- Opening Delimiter -
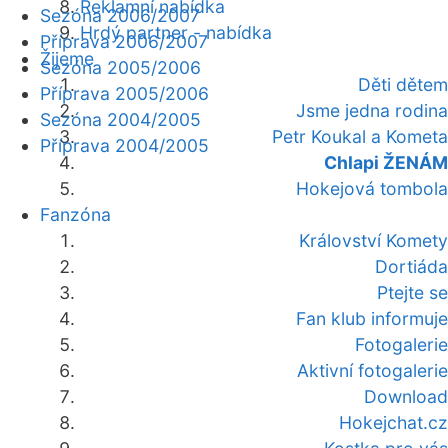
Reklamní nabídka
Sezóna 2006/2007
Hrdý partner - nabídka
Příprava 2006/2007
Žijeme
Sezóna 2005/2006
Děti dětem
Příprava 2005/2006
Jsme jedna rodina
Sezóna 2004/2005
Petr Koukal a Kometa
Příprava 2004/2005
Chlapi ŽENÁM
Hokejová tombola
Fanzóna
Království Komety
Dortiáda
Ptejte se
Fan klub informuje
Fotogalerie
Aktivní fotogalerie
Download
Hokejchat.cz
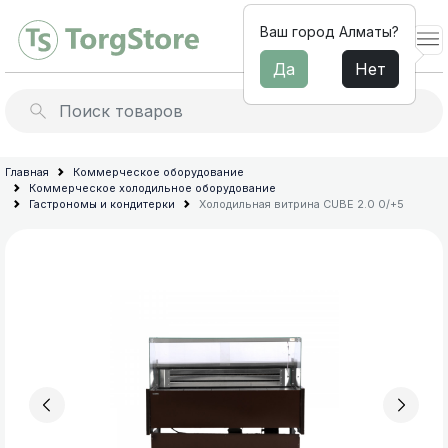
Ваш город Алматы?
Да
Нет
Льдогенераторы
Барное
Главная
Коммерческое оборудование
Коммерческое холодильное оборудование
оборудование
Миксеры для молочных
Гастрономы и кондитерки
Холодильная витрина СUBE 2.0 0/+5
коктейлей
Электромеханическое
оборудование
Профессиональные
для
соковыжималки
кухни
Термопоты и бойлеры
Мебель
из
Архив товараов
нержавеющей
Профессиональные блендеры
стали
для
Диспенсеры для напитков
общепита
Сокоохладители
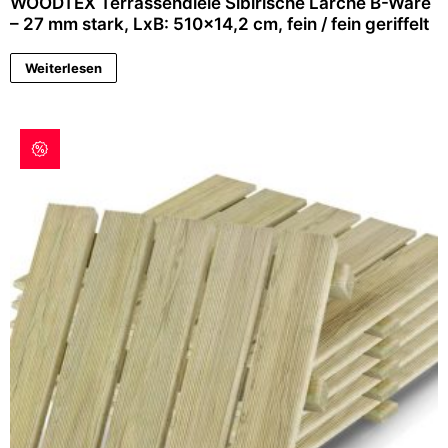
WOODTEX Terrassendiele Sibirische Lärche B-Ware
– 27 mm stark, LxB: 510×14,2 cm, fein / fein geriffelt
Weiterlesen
- Closing Delimiter -
- Opening Delimiter -
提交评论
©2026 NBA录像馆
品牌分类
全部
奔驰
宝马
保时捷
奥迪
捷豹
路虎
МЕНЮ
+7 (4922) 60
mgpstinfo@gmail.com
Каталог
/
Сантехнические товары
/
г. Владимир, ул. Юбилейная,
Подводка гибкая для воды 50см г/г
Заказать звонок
- Closing Delimiter -
* What is expected
Your output should be the lines above from the one that contains "Ваш город Алматы?" through the one that contains "WOODTEX Terrassendiele Sibirische", word for word, with pictures left out.

* Written answer
Ваш город Алматы?
Да
Нет
Льдогенераторы
Барное
Главная
Коммерческое оборудование
Коммерческое холодильное оборудование
оборудование
Миксеры для молочных
Гастрономы и кондитерки
Холодильная витрина СUBE 2.0 0/+5
коктейлей
Электромеханическое
оборудование
Профессиональные
для
соковыжималки
кухни
Термопоты и бойлеры
Мебель
из
Архив товараов
нержавеющей
Профессиональные блендеры
стали
для
Диспенсеры для напитков
общепита
Сокоохладители
WOODTEX Terrassendiele Sibirische Lärche B-Ware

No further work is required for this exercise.